Schön waren sie die goldenen Neunziger. Doch dass nicht alles Gold ist, was glänzt, beweist ein Blick ins Zeitungsarchiv von vor 30 Jahren. Im grossen Stil geknackte Autos, Diebstähle und Raubüberfälle sorgten rund um den See, insbesondere am linken Ufer, für Aufsehen. Verantwortlich für die insgesamt 151 Straftaten war eine 50-köpfige Jugendbande. Die meisten Mitglieder stammten aus Wädenswil, viele von ihnen waren minderjährig.
«Es ist ein Fall in noch nie da gewesenem Ausmass», liess Feldweibel René Dutli von der Kantonspolizei Zürich gegenüber der «Zürichsee-Zeitung» verlauten. Die Gesamtdeliktsumme betrug rund 81’000 Franken, dazu kam ein Sachschaden an den aufgebrochenen Autos in der Höhe von 45’000 Franken.
Die Clique hatte sich auf das Autoknacken spezialisiert. Objekt der Begierde seien meist Radios, CD-Geräte und Lautsprecheranlagen gewesen. Teils seien die Geräte für den Eigengebrauch genutzt, manchmal aber auch zur Finanzierung des Heroinrauchens verscherbelt worden.

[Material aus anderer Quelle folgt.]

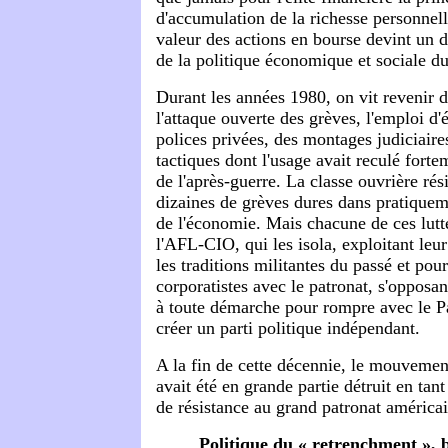
d'accumulation de la richesse personnell
valeur des actions en bourse devint un 
de la politique économique et sociale 
Durant les années 1980, on vit revenir
l'attaque ouverte des grèves, l'emploi d'
polices privées, des montages judiciaire
tactiques dont l'usage avait reculé forte
de l'après-guerre. La classe ouvrière rés
dizaines de grèves dures dans pratiqueme
de l'économie. Mais chacune de ces lutte
l'AFL-CIO, qui les isola, exploitant leur
les traditions militantes du passé et pour
corporatistes avec le patronat, s'oppos
à toute démarche pour rompre avec le P
créer un parti politique indépendant.
A la fin de cette décennie, le mouvemen
avait été en grande partie détruit en tan
de résistance au grand patronat américai
Politique du « retrenchment », 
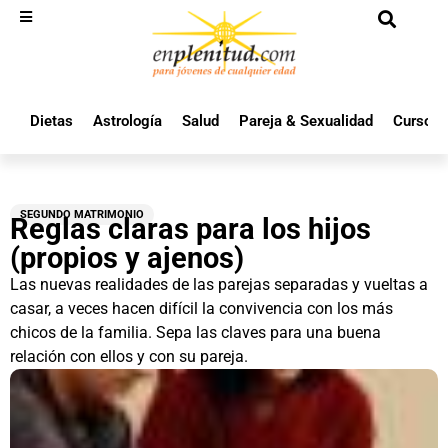
Dietas
Astrología
Salud
Pareja & Sexualidad
Cursos 
SEGUNDO MATRIMONIO
Reglas claras para los hijos
(propios y ajenos)
Las nuevas realidades de las parejas separadas y vueltas a
casar, a veces hacen difícil la convivencia con los más
chicos de la familia. Sepa las claves para una buena
relación con ellos y con su pareja.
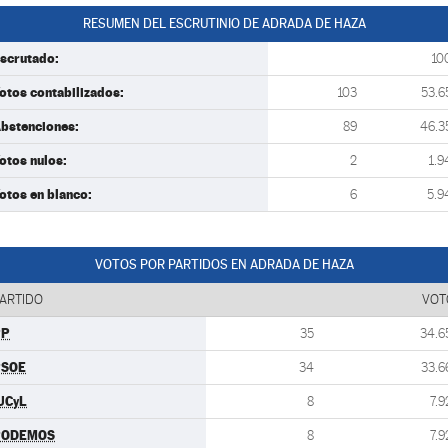
RESUMEN DEL ESCRUTINIO DE ADRADA DE HAZA
scrutado:
10
otos contabilizados:
103
53.6
bstenciones:
89
46.3
otos nulos:
2
1.9
otos en blanco:
6
5.9
VOTOS POR PARTIDOS EN ADRADA DE HAZA
ARTIDO
VOT
PP
35
34.6
PSOE
34
33.6
UCyL
8
7.9
PODEMOS
8
7.9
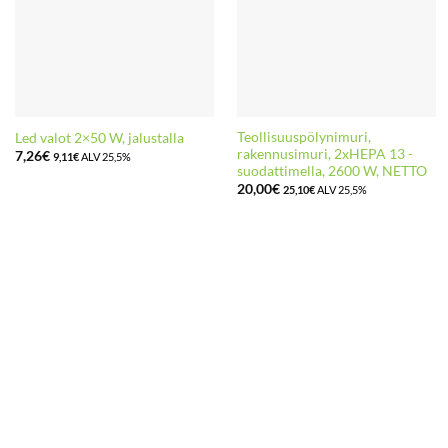
Teollisuuspölynimuri,
Led valot 2×50 W, jalustalla
rakennusimuri, 2xHEPA 13 -
7,26
€
9,11
€
ALV 25,5%
suodattimella, 2600 W, NETTO
20,00
€
25,10
€
ALV 25,5%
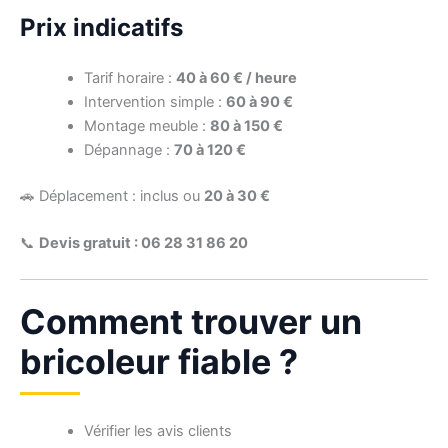
Prix indicatifs
Tarif horaire :
40 à 60 € / heure
Intervention simple :
60 à 90 €
Montage meuble :
80 à 150 €
Dépannage :
70 à 120 €
🚗 Déplacement : inclus ou
20 à 30 €
📞
Devis gratuit : 06 28 31 86 20
Comment trouver un
bricoleur fiable ?
Vérifier les avis clients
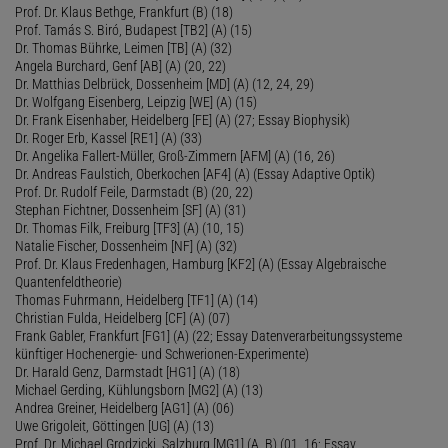
Prof. Dr. Klaus Bethge, Frankfurt (B) (18)
Prof. Tamás S. Biró, Budapest [TB2] (A) (15)
Dr. Thomas Bührke, Leimen [TB] (A) (32)
Angela Burchard, Genf [AB] (A) (20, 22)
Dr. Matthias Delbrück, Dossenheim [MD] (A) (12, 24, 29)
Dr. Wolfgang Eisenberg, Leipzig [WE] (A) (15)
Dr. Frank Eisenhaber, Heidelberg [FE] (A) (27; Essay Biophysik)
Dr. Roger Erb, Kassel [RE1] (A) (33)
Dr. Angelika Fallert-Müller, Groß-Zimmern [AFM] (A) (16, 26)
Dr. Andreas Faulstich, Oberkochen [AF4] (A) (Essay Adaptive Optik)
Prof. Dr. Rudolf Feile, Darmstadt (B) (20, 22)
Stephan Fichtner, Dossenheim [SF] (A) (31)
Dr. Thomas Filk, Freiburg [TF3] (A) (10, 15)
Natalie Fischer, Dossenheim [NF] (A) (32)
Prof. Dr. Klaus Fredenhagen, Hamburg [KF2] (A) (Essay Algebraische
Quantenfeldtheorie)
Thomas Fuhrmann, Heidelberg [TF1] (A) (14)
Christian Fulda, Heidelberg [CF] (A) (07)
Frank Gabler, Frankfurt [FG1] (A) (22; Essay Datenverarbeitungssysteme
künftiger Hochenergie- und Schwerionen-Experimente)
Dr. Harald Genz, Darmstadt [HG1] (A) (18)
Michael Gerding, Kühlungsborn [MG2] (A) (13)
Andrea Greiner, Heidelberg [AG1] (A) (06)
Uwe Grigoleit, Göttingen [UG] (A) (13)
Prof. Dr. Michael Grodzicki, Salzburg [MG1] (A, B) (01, 16; Essay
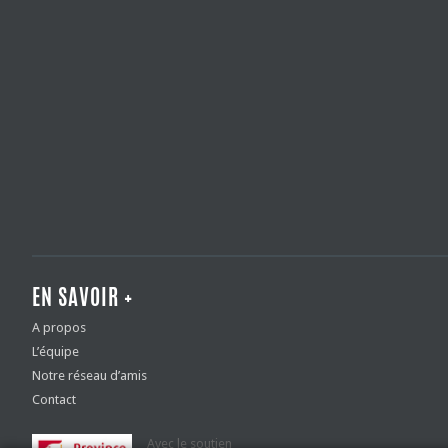
EN SAVOIR +
A propos
L’équipe
Notre réseau d’amis
Contact
Avec le soutien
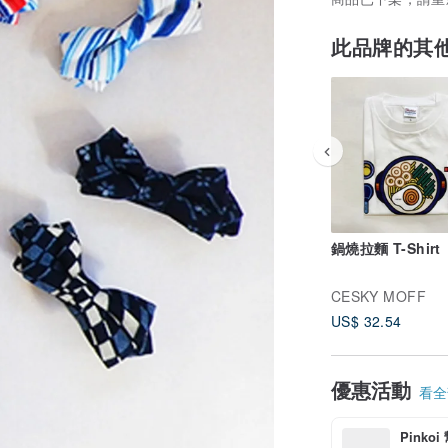
此品牌的其
鍋燒拉麵 T-Shirt
CESKY MOFF
US$ 32.54
優惠活動
看全部
Pinko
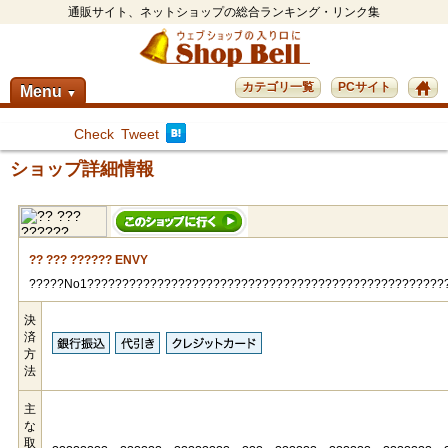
通販サイト、ネットショップの総合ランキング・リンク集
カテゴリ一覧
PCサイト
Menu
▼
Check
Tweet
ショップ詳細情報
?? ??? ?????? ENVY
?????No1???????????????????????????????????????????????????
決
済
方
法
主
な
取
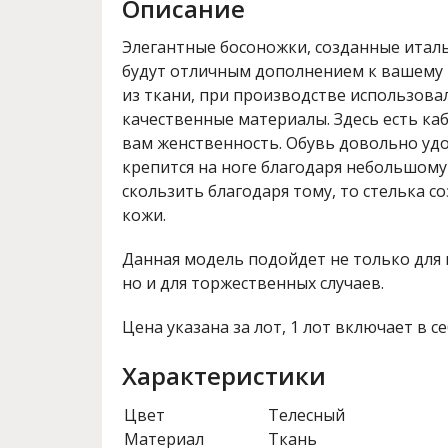
Описание
Элегантные босоножки, созданные итал
будут отличным дополнением к вашему 
из ткани, при производстве использова
качественные материалы. Здесь есть ка
вам женственность. Обувь довольно уд
крепится на ноге благодаря небольшому
скользить благодаря тому, то стелька с
кожи.
Данная модель подойдет не только для 
но и для торжественных случаев.
Цена указана за лот, 1 лот включает в се
Характеристики
Цвет
Телесный
Материал
Ткань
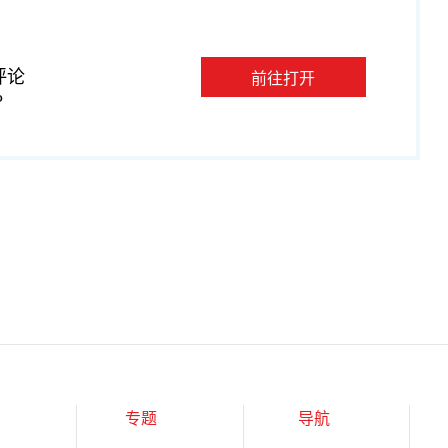
评论
前往打开
P
专题
导航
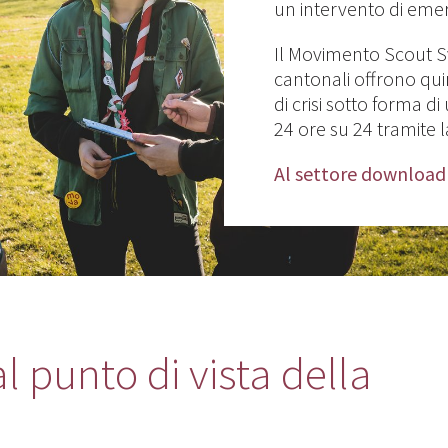
un intervento di em
Il Movimento Scout Sv
cantonali offrono qui
di crisi sotto forma di
24 ore su 24 tramite 
Al settore download
al punto di vista della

Vier Jugendliche hätten es gar so weit getrieben, Notenautomaten an Tankstellen mit einer Schrotflinte aufzuschiessen, um an das Bare zu gelangen – dies jedoch mit wenig Erfolg. Anders als vielleicht vermuten lässt, entstammten die Täter der Mittelschicht und hatten nichts mit «Home Boys, Skinheads oder Ähnlichem» am Hut.
Vielmehr sei «Action» im Vordergrund gestanden, hielt der zuständige Horgner Jugendanwalt Hansueli Gürber fest. Zu langjährigen Haftstrafen kam es aber trotz allem nur vereinzelt. Gürber spricht von einer kriminellen Phase und dass die Jugendlichen aus ihren Fehlern gelernt hätten. «Das ganze Verfahren hatte schon eine abschreckende Wirkung.»
Es lässt sich nur rätseln, ob ein bewaffneter Räuber, der in Zollikon sein Unwesen trieb, ebenfalls zur Wädenswiler Bande gehörte. Jedoch trug sich zu dieser Zeit ein dreister Überfall zu, bei dem ein Unbekannter in Motorradbekleidung einen auf einer Parkbank schlafenden jungen Mann aufweckte und ihn sogleich mit einem Messer bedrohte.
Der Täter nahm seinem Opfer Lederjacke, Armbanduhr, Fingerring, Fotoapparat sowie Walkman ab und brauste daraufhin mit seinem Motorrad über alle Berge. So hat sich der dösende Jüngling den Weckruf aus seiner Siesta bestimmt nicht vorgestellt.